The 1570 Siege of Malta, written in the immediate aftermath of the events by the Cretan writer Antonios Achelis, is a classic of Cretan Greek literature.
Christopher Marlowe's The Jew of Malta (1589–90) takes some inspiration from the siege
Walter Scott's novel The Siege of Malta, written in 1831-1832 shortly before his death, was not published until 2008.

Modern authors have attempted to capture the desperation and ferocity of the siege, with varying degrees of success.

 The Great Siege, Malta 1565, Ernle Bradford (1961)
Dorothy Dunnett in "The Disorderly Knights" (1966), the third volume of The "Lymond Chronicles", gives a detailed fiction account of the events of 1551 in Malta, Gozo and Tripoli.
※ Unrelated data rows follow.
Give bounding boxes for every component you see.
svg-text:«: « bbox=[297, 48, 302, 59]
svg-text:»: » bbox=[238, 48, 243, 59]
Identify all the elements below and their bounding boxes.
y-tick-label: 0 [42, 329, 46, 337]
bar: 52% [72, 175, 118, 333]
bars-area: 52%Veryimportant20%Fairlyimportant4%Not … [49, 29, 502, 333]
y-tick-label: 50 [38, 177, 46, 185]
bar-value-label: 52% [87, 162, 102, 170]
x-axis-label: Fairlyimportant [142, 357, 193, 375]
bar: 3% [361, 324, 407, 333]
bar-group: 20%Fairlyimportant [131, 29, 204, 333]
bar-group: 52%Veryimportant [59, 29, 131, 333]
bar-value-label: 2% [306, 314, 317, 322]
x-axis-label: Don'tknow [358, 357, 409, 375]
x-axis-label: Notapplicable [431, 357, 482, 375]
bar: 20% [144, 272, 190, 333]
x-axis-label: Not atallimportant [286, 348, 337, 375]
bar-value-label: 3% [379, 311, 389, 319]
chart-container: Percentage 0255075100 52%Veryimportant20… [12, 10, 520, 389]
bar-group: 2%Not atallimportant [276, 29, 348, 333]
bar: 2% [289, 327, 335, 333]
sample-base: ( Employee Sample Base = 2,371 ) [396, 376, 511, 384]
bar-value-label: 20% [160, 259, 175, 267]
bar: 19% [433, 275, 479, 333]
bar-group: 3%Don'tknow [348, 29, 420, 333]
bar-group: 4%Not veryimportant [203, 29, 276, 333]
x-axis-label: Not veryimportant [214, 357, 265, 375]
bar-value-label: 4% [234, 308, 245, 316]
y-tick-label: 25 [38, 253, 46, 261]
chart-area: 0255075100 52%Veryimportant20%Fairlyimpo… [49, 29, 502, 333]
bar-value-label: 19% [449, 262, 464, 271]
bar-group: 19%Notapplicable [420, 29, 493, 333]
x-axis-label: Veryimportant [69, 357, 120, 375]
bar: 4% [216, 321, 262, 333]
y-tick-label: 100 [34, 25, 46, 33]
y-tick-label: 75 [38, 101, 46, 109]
Although several of the characters are fictional, the bulk of the personages are historical.
 The novel Ironfire: An Epic Novel of Love and War (2003) by David W. Ball is the story of kidnapping, slavery and revenge leading up to the siege of Malta. It takes a somewhat less sympathetic view of the Catholic Knights Hospitaller and maintains a more romantic approach. (The British edition is called "The Sword and the Scimitar.")
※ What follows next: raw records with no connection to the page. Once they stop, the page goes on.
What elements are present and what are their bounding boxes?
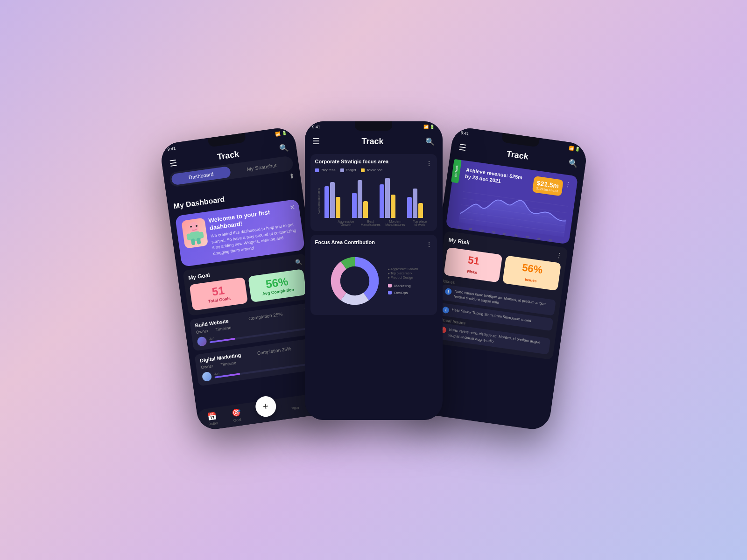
nav-today-label: Today	[207, 421, 218, 427]
revenue-right-side: $21.5m $1245m Ahead ⋮	[532, 176, 572, 197]
bar-3-1	[380, 184, 384, 218]
donut-chart-container: ● Aggressive Growth ● Top place work ● P…	[315, 252, 432, 310]
welcome-close-icon[interactable]: ✕	[289, 203, 296, 211]
right-time: 9:41	[460, 130, 469, 136]
bar-label-1: AggressiveGrowth	[334, 220, 359, 226]
donut-dot-marketing	[388, 284, 392, 287]
avg-completion-card: 56% Avg Completion	[248, 269, 307, 302]
share-icon[interactable]: ⬆	[289, 172, 295, 181]
hamburger-icon-center[interactable]: ☰	[312, 136, 320, 147]
x-label-03: 03	[480, 229, 483, 232]
legend-progress-label: Progress	[321, 168, 336, 172]
hamburger-icon[interactable]: ☰	[169, 158, 177, 169]
welcome-text: Welcome to your first dashboard! We crea…	[208, 205, 298, 257]
bar-3-2	[385, 178, 390, 218]
legend-target-dot	[340, 168, 344, 172]
donut-label-marketing: Marketing	[395, 284, 411, 288]
bar-1-2	[330, 182, 335, 218]
phones-container: 9:41 📶 🔋 ☰ Track 🔍 Dashboard My Snapshot…	[169, 131, 578, 429]
bar-labels: AggressiveGrowth BestManufactures Mordem…	[324, 220, 432, 226]
hamburger-icon-right[interactable]: ☰	[458, 142, 467, 153]
legend-progress-dot	[315, 168, 319, 172]
bar-group-3	[380, 178, 404, 218]
legend-tolerance: Tolerance	[361, 168, 383, 172]
revenue-value-badge: $21.5m $1245m Ahead	[532, 176, 564, 196]
legend-tolerance-label: Tolerance	[366, 168, 383, 172]
focus-chart-title: Focus Area Contribution	[315, 239, 375, 245]
goal-icon: 🎯	[231, 408, 241, 418]
create-plus-icon: +	[261, 400, 269, 413]
search-icon-right[interactable]: 🔍	[568, 158, 578, 168]
donut-legend: Marketing DevOps	[388, 284, 418, 295]
legend-target-label: Target	[346, 168, 356, 172]
donut-right-side: ● Aggressive Growth ● Top place work ● P…	[388, 267, 418, 295]
svg-point-0	[188, 222, 199, 233]
donut-chart-svg	[329, 255, 381, 307]
corporate-chart-title: Corporate Stratigic focus area	[315, 159, 389, 164]
left-status-icons: 📶 🔋	[275, 130, 287, 136]
center-status-icons: 📶 🔋	[423, 125, 435, 129]
x-label-01: 01	[458, 226, 461, 229]
center-time: 9:41	[312, 125, 321, 129]
issue-icon-1: ℹ	[444, 288, 452, 295]
risk-section-title: My Risk	[448, 237, 470, 246]
issue-icon-2: ℹ	[442, 307, 449, 314]
x-label-10: 10	[560, 240, 563, 244]
donut-legend-marketing: Marketing	[388, 284, 418, 288]
risks-label: Risks	[466, 269, 477, 275]
center-content: Corporate Stratigic focus area ⋮ Progres…	[305, 150, 443, 420]
contrib-label-2: ● Top place work	[388, 272, 418, 275]
y-axis-label: Avg Completion 85%	[317, 188, 320, 214]
revenue-menu[interactable]: ⋮	[564, 180, 571, 189]
search-icon-left[interactable]: 🔍	[279, 142, 289, 153]
revenue-card: On Track Achieve revenue: $25mby 23 dec …	[445, 159, 578, 245]
bar-label-4: Top placeto work	[408, 220, 432, 226]
risk-menu[interactable]: ⋮	[555, 251, 563, 259]
bar-4-3	[418, 203, 423, 218]
bar-2-3	[363, 201, 368, 218]
center-title: Track	[361, 137, 383, 147]
search-icon-center[interactable]: 🔍	[425, 137, 435, 146]
x-label-02: 02	[469, 228, 472, 231]
donut-dot-devops	[388, 291, 392, 294]
contribution-labels: ● Aggressive Growth ● Top place work ● P…	[388, 267, 418, 279]
focus-chart-menu[interactable]: ⋮	[426, 240, 432, 248]
search-icon-goal[interactable]: 🔍	[295, 259, 303, 266]
risks-number: 51	[449, 252, 498, 270]
welcome-avatar	[181, 217, 208, 248]
bar-4-2	[413, 189, 417, 218]
bar-2-2	[358, 180, 362, 218]
left-time: 9:41	[167, 146, 176, 152]
bar-1-1	[324, 186, 329, 218]
corporate-chart-menu[interactable]: ⋮	[426, 160, 432, 167]
bar-2-1	[352, 193, 357, 218]
corporate-chart-legend: Progress Target Tolerance	[315, 168, 432, 172]
nav-today[interactable]: 📅 Today	[206, 411, 218, 427]
bar-group-1	[324, 182, 349, 218]
x-label-04: 04	[492, 231, 495, 234]
nav-goal-label: Goal	[233, 418, 241, 423]
revenue-title-wrapper: Achieve revenue: $25mby 23 dec 2021	[464, 167, 522, 188]
phone-center: 9:41 📶 🔋 ☰ Track 🔍 Corporate Stratigic f…	[305, 121, 443, 420]
today-icon: 📅	[206, 411, 217, 421]
x-label-07: 07	[526, 236, 529, 239]
issues-label: Issues	[524, 277, 536, 283]
contrib-label-1: ● Aggressive Growth	[388, 267, 418, 271]
focus-chart-card: Focus Area Contribution ⋮	[310, 235, 437, 315]
goal-item-2-start: Jun	[214, 371, 219, 376]
x-label-06: 06	[514, 234, 517, 237]
bar-label-2: BestManufactures	[358, 220, 383, 226]
contrib-label-3: ● Product Design	[388, 276, 418, 279]
goal-item-2-avatar	[201, 371, 212, 382]
left-title: Track	[216, 149, 240, 161]
bar-label-3: MordemManufactures	[383, 220, 408, 226]
right-status-icons: 📶 🔋	[568, 146, 580, 152]
svg-point-12	[343, 269, 366, 293]
goal-item-1-avatar	[197, 336, 207, 347]
nav-goal[interactable]: 🎯 Goal	[231, 408, 242, 423]
bar-1-3	[336, 197, 340, 218]
risks-card: 51 Risks	[444, 247, 502, 283]
legend-target: Target	[340, 168, 356, 172]
donut-legend-devops: DevOps	[388, 291, 418, 295]
center-header: ☰ Track 🔍	[305, 133, 443, 150]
Angels in Iron (2004) by Nicholas Prata remains faithful to the historical narrative and tells the story from a distinctly Catholic point of view.
 The novel The Religion (2006) by Tim Willocks tells the story of the siege through the eyes of a fictional mercenary called Mattias Tannhauser, who is on Malta fighting (at times) alongside the Knights (referred to primarily as The Religion), while trying to locate the bastard son of a Maltese noblewoman.  In this attempt his opponent is a high-ranking member of the Inquisition. The story presents a picture of both sides of the conflict without romanticising or sanitising the content for modern consumption.
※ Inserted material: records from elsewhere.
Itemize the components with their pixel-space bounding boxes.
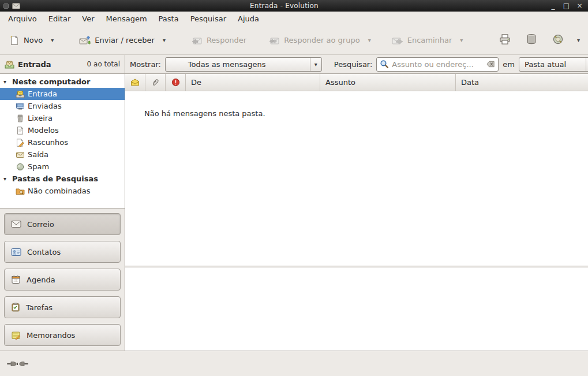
new-dropdown-arrow[interactable]: ▾	[47, 32, 57, 48]
contacts-icon	[11, 248, 21, 256]
folder-label: Entrada	[28, 90, 57, 98]
menu-pesquisar[interactable]: Pesquisar	[185, 13, 232, 25]
menu-editar[interactable]: Editar	[43, 13, 77, 25]
window-menu-icon[interactable]	[3, 3, 9, 9]
online-status-icon[interactable]	[7, 360, 29, 368]
current-folder-label: Entrada	[18, 60, 51, 69]
maximize-button[interactable]: □	[561, 1, 571, 11]
show-label: Mostrar:	[130, 60, 161, 69]
tasks-icon	[11, 303, 20, 312]
switcher-label: Agenda	[27, 276, 55, 284]
switcher-memos-button[interactable]: Memorandos	[4, 324, 121, 346]
folder-item-nao-combinadas[interactable]: Não combinadas	[0, 185, 125, 197]
column-priority[interactable]	[166, 74, 186, 91]
folder-item-saida[interactable]: Saída	[0, 148, 125, 161]
switcher-label: Correio	[27, 220, 54, 229]
menu-pasta[interactable]: Pasta	[153, 13, 185, 25]
message-list-header: De Assunto Data	[125, 74, 588, 91]
message-list-pane: De Assunto Data Não há mensagens nesta p…	[125, 74, 588, 351]
folder-item-spam[interactable]: Spam	[0, 161, 125, 173]
forward-dropdown-arrow: ▾	[456, 32, 466, 48]
column-from[interactable]: De	[186, 74, 320, 91]
switcher-label: Contatos	[27, 248, 61, 256]
column-date[interactable]: Data	[456, 74, 588, 91]
sidebar: ▾ Neste computador Entrada Enviadas	[0, 74, 125, 351]
forward-icon	[392, 35, 403, 46]
column-label: Assunto	[325, 78, 355, 87]
switcher-mail-button[interactable]: Correio	[4, 213, 121, 235]
forward-button: Encaminhar	[387, 31, 457, 50]
priority-icon	[171, 78, 180, 87]
folder-item-rascunhos[interactable]: Rascunhos	[0, 136, 125, 148]
app-icon	[12, 3, 20, 9]
toolbar-overflow-arrow[interactable]: ▾	[574, 33, 583, 47]
folder-label: Rascunhos	[28, 138, 68, 147]
new-message-icon	[9, 35, 20, 46]
message-filter-dropdown[interactable]: Todas as mensagens ▾	[165, 57, 322, 72]
memos-icon	[11, 331, 21, 340]
clear-search-icon[interactable]	[486, 61, 495, 68]
column-label: Data	[461, 78, 479, 87]
search-scope-value: Pasta atual	[525, 60, 581, 69]
folder-item-entrada[interactable]: Entrada	[0, 88, 125, 100]
reply-group-button: Responder ao grupo	[264, 31, 365, 50]
menu-ajuda[interactable]: Ajuda	[232, 13, 265, 25]
folder-label: Enviadas	[28, 102, 62, 110]
column-read-status[interactable]	[125, 74, 145, 91]
trash-icon	[526, 33, 537, 45]
junk-button[interactable]	[547, 29, 569, 51]
new-button-label: Novo	[24, 36, 43, 44]
expander-icon[interactable]: ▾	[3, 176, 9, 182]
switcher-calendar-button[interactable]: Agenda	[4, 269, 121, 291]
chevron-down-icon: ▾	[586, 58, 588, 71]
evolution-window: Entrada - Evolution _ □ × Arquivo Editar…	[0, 0, 588, 376]
message-count: 0 ao total	[87, 60, 120, 68]
folder-item-enviadas[interactable]: Enviadas	[0, 100, 125, 112]
menu-mensagem[interactable]: Mensagem	[100, 13, 153, 25]
reply-group-label: Responder ao grupo	[284, 36, 360, 44]
folder-item-modelos[interactable]: Modelos	[0, 124, 125, 136]
message-list-body[interactable]: Não há mensagens nesta pasta.	[125, 91, 588, 266]
delete-button[interactable]	[520, 29, 542, 51]
send-receive-icon	[79, 35, 91, 46]
tree-group-this-computer[interactable]: ▾ Neste computador	[0, 76, 125, 88]
close-button[interactable]: ×	[575, 1, 585, 11]
empty-folder-message: Não há mensagens nesta pasta.	[125, 91, 588, 118]
print-button[interactable]	[494, 29, 516, 51]
minimize-button[interactable]: _	[548, 1, 558, 11]
send-receive-dropdown-arrow[interactable]: ▾	[159, 32, 169, 48]
column-subject[interactable]: Assunto	[320, 74, 456, 91]
switcher-contacts-button[interactable]: Contatos	[4, 241, 121, 263]
search-label: Pesquisar:	[334, 60, 373, 69]
templates-folder-icon	[16, 126, 25, 135]
junk-icon	[552, 33, 564, 45]
status-bar	[0, 351, 588, 376]
message-filter-value: Todas as mensagens	[171, 60, 305, 69]
tree-group-search-folders[interactable]: ▾ Pastas de Pesquisas	[0, 173, 125, 185]
new-button[interactable]: Novo	[5, 31, 47, 50]
reply-icon	[191, 35, 203, 46]
switcher-label: Memorandos	[27, 331, 75, 340]
menu-arquivo[interactable]: Arquivo	[2, 13, 43, 25]
folder-tree: ▾ Neste computador Entrada Enviadas	[0, 74, 125, 208]
search-icon[interactable]	[380, 59, 389, 69]
column-attachment[interactable]	[145, 74, 166, 91]
search-input[interactable]	[392, 60, 484, 69]
send-receive-button[interactable]: Enviar / receber	[74, 31, 159, 50]
search-scope-dropdown[interactable]: Pasta atual ▾	[519, 57, 588, 72]
menu-ver[interactable]: Ver	[76, 13, 100, 25]
menubar: Arquivo Editar Ver Mensagem Pasta Pesqui…	[0, 12, 588, 26]
print-icon	[499, 33, 511, 45]
folder-item-lixeira[interactable]: Lixeira	[0, 112, 125, 124]
tree-group-label: Pastas de Pesquisas	[12, 174, 98, 183]
inbox-icon	[5, 60, 14, 69]
window-title: Entrada - Evolution	[24, 2, 545, 10]
component-switcher: Correio Contatos Agenda	[0, 208, 125, 351]
expander-icon[interactable]: ▾	[3, 79, 9, 85]
folder-label: Modelos	[28, 126, 59, 135]
outbox-folder-icon	[16, 151, 25, 159]
search-box	[376, 57, 499, 72]
switcher-tasks-button[interactable]: Tarefas	[4, 296, 121, 318]
toolbar: Novo ▾ Enviar / receber ▾ Responder	[0, 26, 588, 55]
folder-label: Lixeira	[28, 114, 53, 122]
 It is the main plot of Pirates of Christ (2007), the historical novel by Edward Lamond.
Roger Crowley's Empires of The Sea (2008) has a lengthy section on the siege of Malta.
The novel Blood Rock (2008) by James Jackson tells the story of the siege with a focus on a fictional English mercenary called Christian Hardy. Throughout the siege, Hardy works to discover the identity of the traitor within The Religion who works to ensure a Moslem victory. The traitor works on behalf of the French king, Francis I, who believed that peace with the Ottoman Empire was in the French interest and that the marauding Knights Hospitaller, by annoying the Sultan, threatened the security of France.
In the video game Age of Empires III, released in 2005, the story-based campaign mode has a fictional account of the siege of Malta. The Maltese used Hoop Throwers that throw flaming hoops at Janissaries.
Clash Of Empires: The Great Siege (2011), a novel written by Christopher Hart, under the pen name William Napier, focuses on how the events of 1565 effected Nicholas Ingoldsby, a fictional English character, and  the son of one of the Knights of St. John.
Eight-Pointed Cross (2011) by Marthese Fenech remains faithful to historical events and tells the story from the perspectives of a Maltese family and an Ottoman family. The narrative culminates with Dragut's 1551 raid of Gozo. Work on the sequel, which focuses on the Siege of 1565, is currently underway.
 The novel The sword and the scimitar (2012), by Simon Scarrow, is set around the Siege of Malta, and recounts events through the eyes of the disgraced veteran Knight Sir Thomas Barrett (a fictional character),  who is secretly searching for a hidden scroll that is in the possession of the Knights of St. John, that could threaten the reign of his Queen, Elizabeth I.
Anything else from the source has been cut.